Since the introduction of the restrictions on the Google Play and App Store versions of Telegram, the channels have lost between 10,000 and 80,000 subscribers.

Mashkoor said Hamas’s status as the government of Gaza sets it apart from armed groups like ISIL, even though both may share violent content through channels like Telegram.

“The facts are the facts and they are officially a representative group for Gaza and that does demand that conversations around how we treat state leaders or officials come into consideration, but then of course the other element that needs to be considered [is] the graphic nature and the violence and how you balance that – which is a really difficult thing to determine,” she said.
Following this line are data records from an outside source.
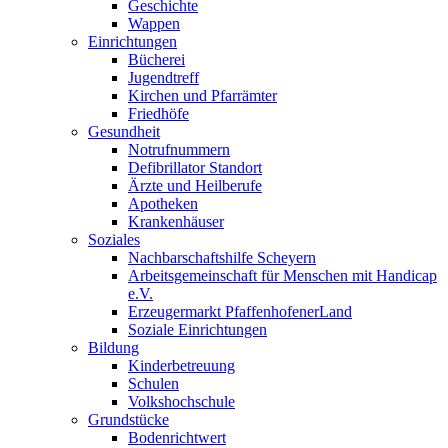
Geschichte
Wappen
Einrichtungen
Bücherei
Jugendtreff
Kirchen und Pfarrämter
Friedhöfe
Gesundheit
Notrufnummern
Defibrillator Standort
Ärzte und Heilberufe
Apotheken
Krankenhäuser
Soziales
Nachbarschaftshilfe Scheyern
Arbeitsgemeinschaft für Menschen mit Handicap
e.V.
Erzeugermarkt PfaffenhofenerLand
Soziale Einrichtungen
Bildung
Kinderbetreuung
Schulen
Volkshochschule
Grundstücke
Bodenrichtwert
Telegram CEO Pavel Durov has defended the platform’s loose moderation policies, arguing that it has provided valuable information about the Israel-Hamas war and is less likely to spread harmful content than competitors as users must opt in to channels.

“As such, it’s unlikely that Telegram channels can be used to significantly amplify propaganda,” Durov said in a post on Telegram earlier this month, adding that moderators remove millions of pieces of harmful content every day.

“Instead, they serve as a unique source of first-hand information for researchers, journalists and fact-checkers. While it would be easy for us to destroy this source of information, doing so risks exacerbating an already dire situation.”

Still, Hamas appears to be preparing for its possible removal from Telegram and has told its followers to download a special dedicated app.

Mashkoor said smaller channels that disseminate information from the main Hamas accounts could also ensure that its message continues to circulate even if Telegram cracks down on the group.

“Most platforms have a policy against hosting content from designated terrorist organisations, so efforts to control the spread of this content will always start at the source channels,” she said.